University of California, Berkeley

Master of Information and Data Science (MIDS) program

w205 - Fundamentals of Data Engineering

## imports

In [1]:
import math
import numpy as np
import pandas as pd

import psycopg2

import json

import gmaps
import gmaps.geojson_geometries

from geographiclib.geodesic import Geodesic

## my_select_query_pandas() - function to run a select query and return rows in a Pandas dataframe

In [2]:
#
# function to run a select query and return rows in a pandas dataframe
# pandas puts all numeric values from postgres to float
# if it will fit in an integer, change it to integer
#

def my_select_query_pandas(query, rollback_before_flag, rollback_after_flag):
    "function to run a select query and return rows in a pandas dataframe"
    
    if rollback_before_flag:
        connection.rollback()
    
    df = pd.read_sql_query(query, connection)
    
    if rollback_after_flag:
        connection.rollback()
    
    # fix the float columns that really should be integers
    
    for column in df:
    
        if df[column].dtype == "float64":

            fraction_flag = False

            for value in df[column].values:
                
                if not np.isnan(value):
                    if value - math.floor(value) != 0:
                        fraction_flag = True

            if not fraction_flag:
                df[column] = df[column].astype('Int64')
    
    return(df)
    

## Connect to the Postgres database

In [3]:
connection = psycopg2.connect(
    user = "postgres",
    password = "ucb",
    host = "postgres",
    port = "5432",
    database = "postgres"
)

## Create a cursor for the connection

In [4]:
cursor = connection.cursor()

# Project 3: Google Maps of customers and population

## Connect to Google Maps using your api key;  edit the file gmap_api_key.txt and put in your api key

In [5]:
f = open('gmap_api_key.txt', 'r')
my_api_key = f.read()
f.close()

gmaps.configure(api_key=my_api_key)

In [6]:
AGM_berkeley_store = (37.85616355778589, -122.25991778607198)
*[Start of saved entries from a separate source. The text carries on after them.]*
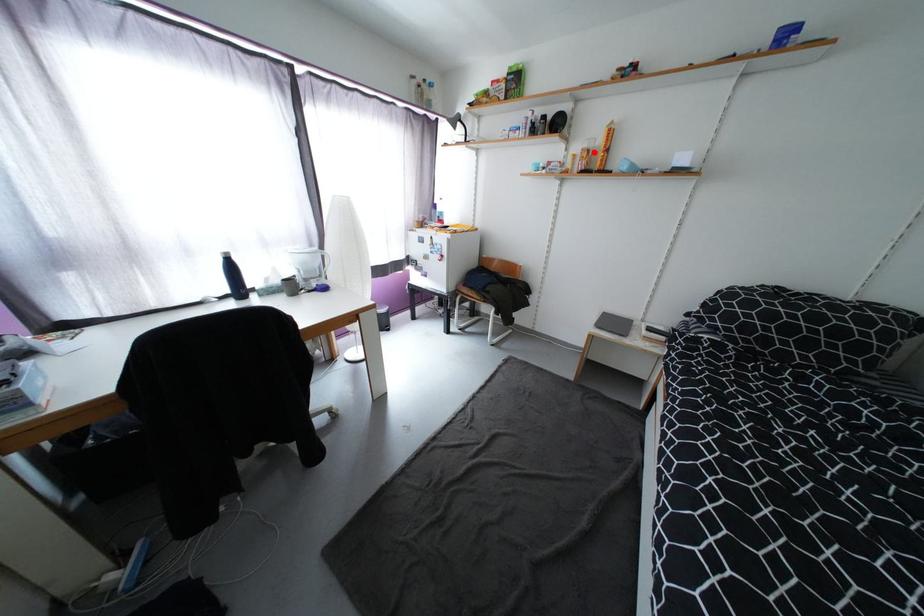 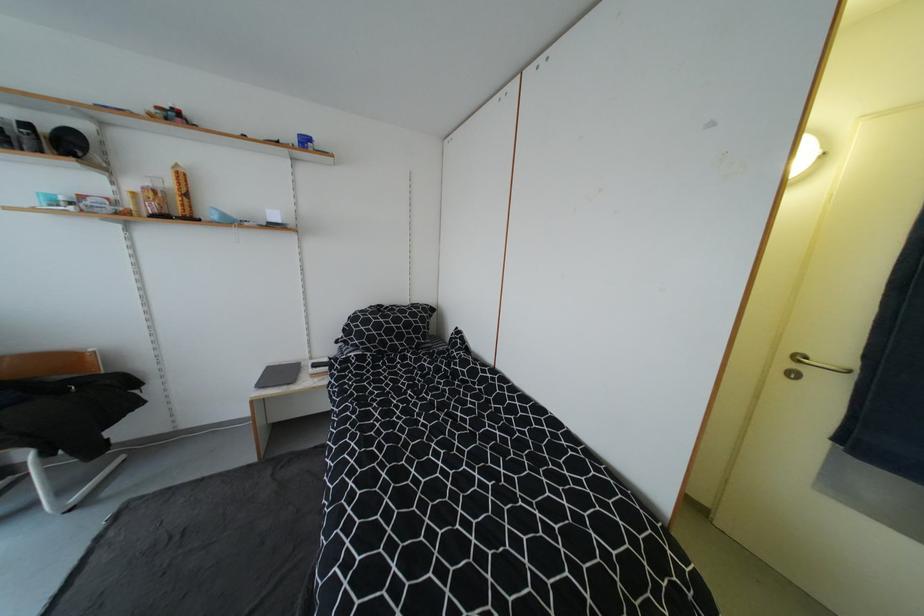 Find the pixel in the second image that matches the highlighted location in the first image.

(161, 193) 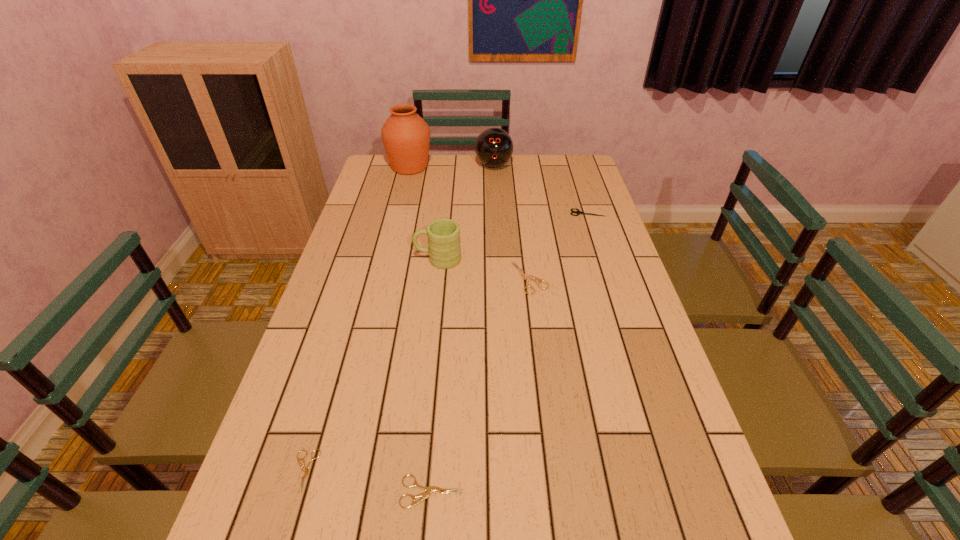 You are a GUI agent. You are given a task and a screenshot of the screen. Output one action in this format:
    pyautogui.click(x=<x>, y=<y>)
    Task: Click on the free space between the farthest beige shears and the second shears from left to right
    Image resolution: width=960 pixels, height=540 pixels.
    Given the screenshot: What is the action you would take?
    pyautogui.click(x=481, y=385)

The width and height of the screenshot is (960, 540). In order to click on object that is the second closest to the second shears from left to right in this screenshot , I will do coord(524,276).

Choose which object is the fourth nearest neighbor to the green mug. Please provide its 2D coordinates. Your answer should be formatted as a tuple, i.e. [(x, y)], where the tuple contains the x and y coordinates of a point satisfying the conditions above.

[(494, 147)]

You are a GUI agent. You are given a task and a screenshot of the screen. Output one action in this format:
    pyautogui.click(x=<x>, y=<y>)
    Task: Click on the shears identified as the third closest to the tallest object
    The height and width of the screenshot is (540, 960).
    Given the screenshot: What is the action you would take?
    pyautogui.click(x=306, y=469)

In order to click on the second closest shears to the third nearest shears in this screenshot , I will do `click(430, 489)`.

In order to click on beige shears that is the third closest to the bowling ball in this screenshot , I will do `click(430, 489)`.

Locate which beige shears is the closest to the second farthest shears. Please provide its 2D coordinates. Your answer should be formatted as a tuple, i.e. [(x, y)], where the tuple contains the x and y coordinates of a point satisfying the conditions above.

[(430, 489)] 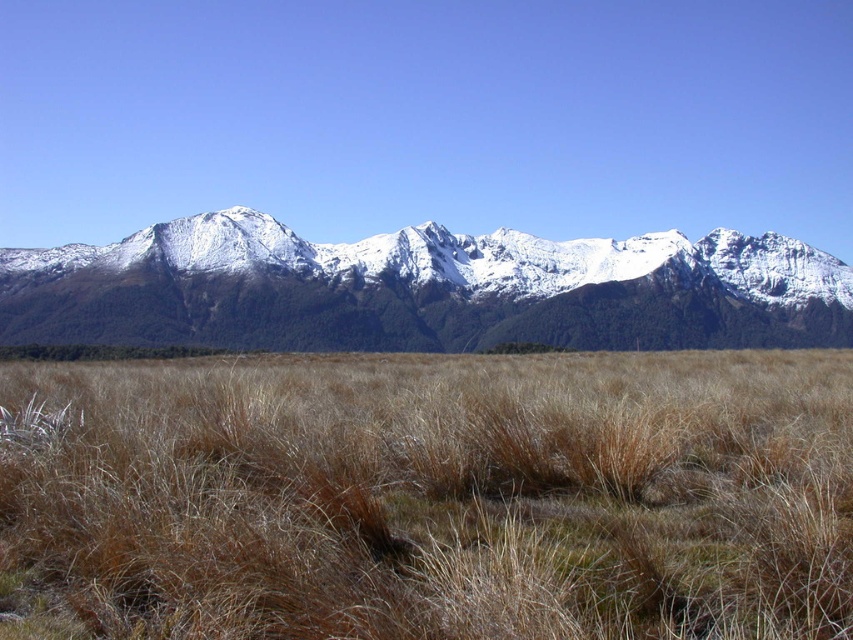 Question: Does brown dry grass at center have a larger size compared to white snow-covered mountain range at center?

Choices:
 (A) no
 (B) yes

Answer: (A)

Question: Considering the relative positions of brown dry grass at center and white snow-covered mountain range at center in the image provided, where is brown dry grass at center located with respect to white snow-covered mountain range at center?

Choices:
 (A) above
 (B) below

Answer: (B)

Question: Which object is closer to the camera taking this photo?

Choices:
 (A) brown dry grass at center
 (B) white snow-covered mountain range at center

Answer: (A)

Question: Can you confirm if brown dry grass at center is positioned to the left of white snow-covered mountain range at center?

Choices:
 (A) no
 (B) yes

Answer: (B) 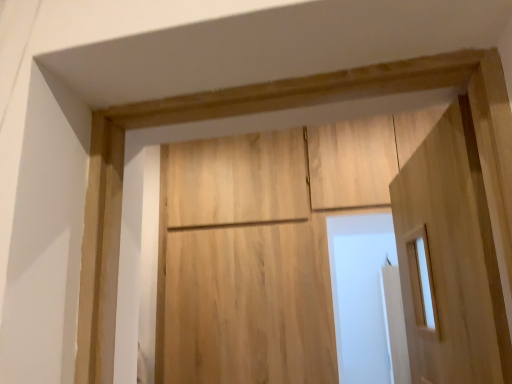 Question: Does natural wood barn door at center have a lesser height compared to light wood door at right?

Choices:
 (A) yes
 (B) no

Answer: (B)

Question: From a real-world perspective, is natural wood barn door at center positioned over light wood door at right based on gravity?

Choices:
 (A) yes
 (B) no

Answer: (A)

Question: Considering the relative positions of natural wood barn door at center and light wood door at right in the image provided, is natural wood barn door at center to the right of light wood door at right from the viewer's perspective?

Choices:
 (A) yes
 (B) no

Answer: (B)

Question: Would you say light wood door at right is part of natural wood barn door at center's contents?

Choices:
 (A) no
 (B) yes

Answer: (A)

Question: Considering the relative sizes of natural wood barn door at center and light wood door at right in the image provided, is natural wood barn door at center taller than light wood door at right?

Choices:
 (A) no
 (B) yes

Answer: (B)

Question: Is natural wood barn door at center at the left side of light wood door at right?

Choices:
 (A) no
 (B) yes

Answer: (B)

Question: Could you tell me if light wood door at right is facing natural wood barn door at center?

Choices:
 (A) yes
 (B) no

Answer: (B)

Question: Does light wood door at right lie in front of natural wood barn door at center?

Choices:
 (A) no
 (B) yes

Answer: (B)

Question: Is light wood door at right at the left side of natural wood barn door at center?

Choices:
 (A) no
 (B) yes

Answer: (A)

Question: Does light wood door at right appear on the right side of natural wood barn door at center?

Choices:
 (A) no
 (B) yes

Answer: (B)

Question: From a real-world perspective, is light wood door at right positioned under natural wood barn door at center based on gravity?

Choices:
 (A) yes
 (B) no

Answer: (A)

Question: Are light wood door at right and natural wood barn door at center located far from each other?

Choices:
 (A) yes
 (B) no

Answer: (A)

Question: From a real-world perspective, is natural wood barn door at center physically located above or below light wood door at right?

Choices:
 (A) above
 (B) below

Answer: (A) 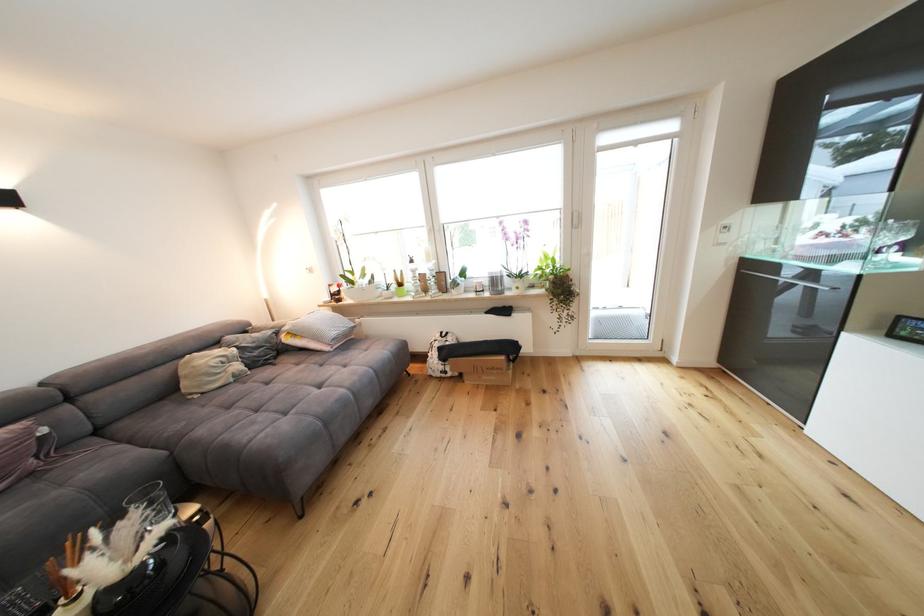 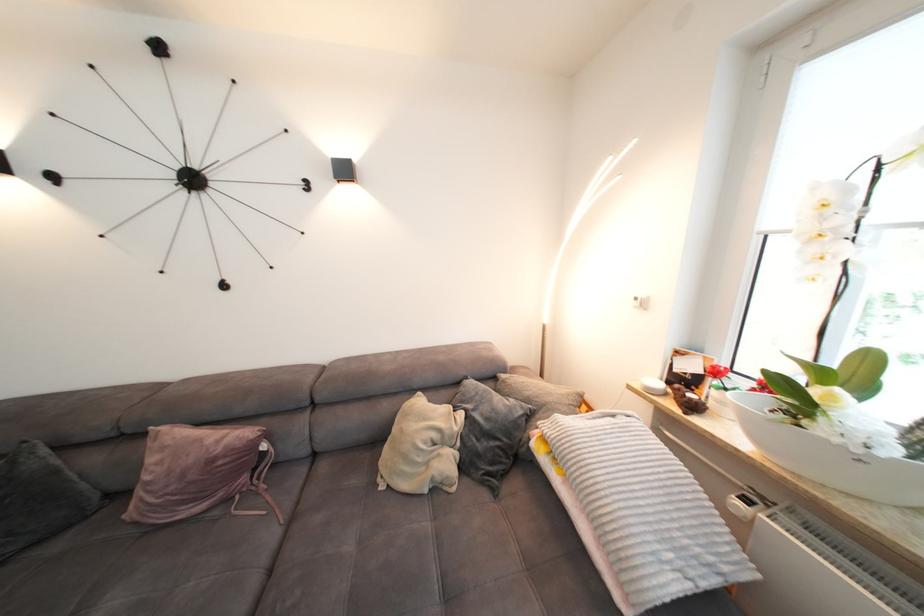 Locate, in the second image, the point that corresponds to the point at 235,362 in the first image.

(450, 440) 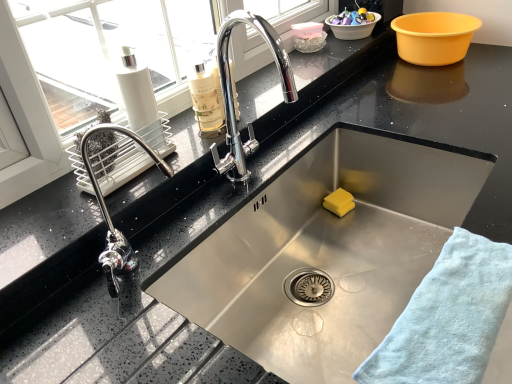 Where is `free point above light blue cotton towel at lower right (from a real-world perspective)`? Image resolution: width=512 pixels, height=384 pixels. free point above light blue cotton towel at lower right (from a real-world perspective) is located at coordinates (444, 319). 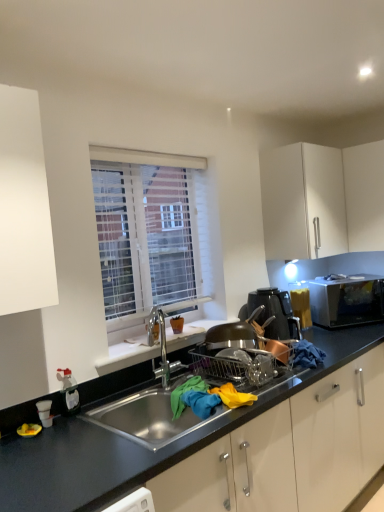 Question: Does white matte cabinet at upper right have a greater height compared to stainless steel sink at center?

Choices:
 (A) no
 (B) yes

Answer: (B)

Question: Is the position of white matte cabinet at upper right less distant than that of stainless steel sink at center?

Choices:
 (A) yes
 (B) no

Answer: (B)

Question: Is white matte cabinet at upper right behind stainless steel sink at center?

Choices:
 (A) yes
 (B) no

Answer: (A)

Question: Would you say white matte cabinet at upper right is a long distance from stainless steel sink at center?

Choices:
 (A) yes
 (B) no

Answer: (A)

Question: Would you say white matte cabinet at upper right contains stainless steel sink at center?

Choices:
 (A) no
 (B) yes

Answer: (A)

Question: From the image's perspective, is white matte cabinet at upper right located beneath stainless steel sink at center?

Choices:
 (A) yes
 (B) no

Answer: (B)

Question: Can you confirm if stainless steel sink at center is shorter than white textured blinds at upper center?

Choices:
 (A) yes
 (B) no

Answer: (A)

Question: From the image's perspective, is stainless steel sink at center located above white textured blinds at upper center?

Choices:
 (A) no
 (B) yes

Answer: (A)

Question: Does stainless steel sink at center have a smaller size compared to white textured blinds at upper center?

Choices:
 (A) no
 (B) yes

Answer: (A)

Question: Does stainless steel sink at center come behind white textured blinds at upper center?

Choices:
 (A) yes
 (B) no

Answer: (B)

Question: Considering the relative sizes of stainless steel sink at center and white textured blinds at upper center in the image provided, is stainless steel sink at center taller than white textured blinds at upper center?

Choices:
 (A) yes
 (B) no

Answer: (B)

Question: Is white textured blinds at upper center surrounded by stainless steel sink at center?

Choices:
 (A) no
 (B) yes

Answer: (A)

Question: Can you confirm if stainless steel sink at center is positioned to the right of metallic copper pot at right?

Choices:
 (A) yes
 (B) no

Answer: (B)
gmaps.figure(center = AGM_berkeley_store, zoom_level=9)

Figure(layout=FigureLayout(height='420px'))

In [7]:
lat_lon = {'latitude': [37.85616355778589], 'longitude': [-122.25991778607198]}
df = pd.DataFrame(lat_lon)

# Map with Marker for the Berkeley AGM store

In [8]:
#Map with marker for Store
fig = gmaps.figure(center = AGM_berkeley_store, zoom_level= 10)

df_markers = df[['latitude','longitude']]

marker_layer = gmaps.marker_layer(df_markers)

fig.add_layer(marker_layer)

fig

Figure(layout=FigureLayout(height='420px'))

# Map centered at AGM store with closest BART station

In [9]:
# Map with Marker for closest BART station
lat_lon = {'latitude': [37.85616355778589, 37.85297402163031], 'longitude': [-122.25991778607198, -122.27012579956241]}

df = pd.DataFrame(lat_lon)

fig = gmaps.figure(center = AGM_berkeley_store, zoom_level= 12)

df_markers = df[['latitude','longitude']]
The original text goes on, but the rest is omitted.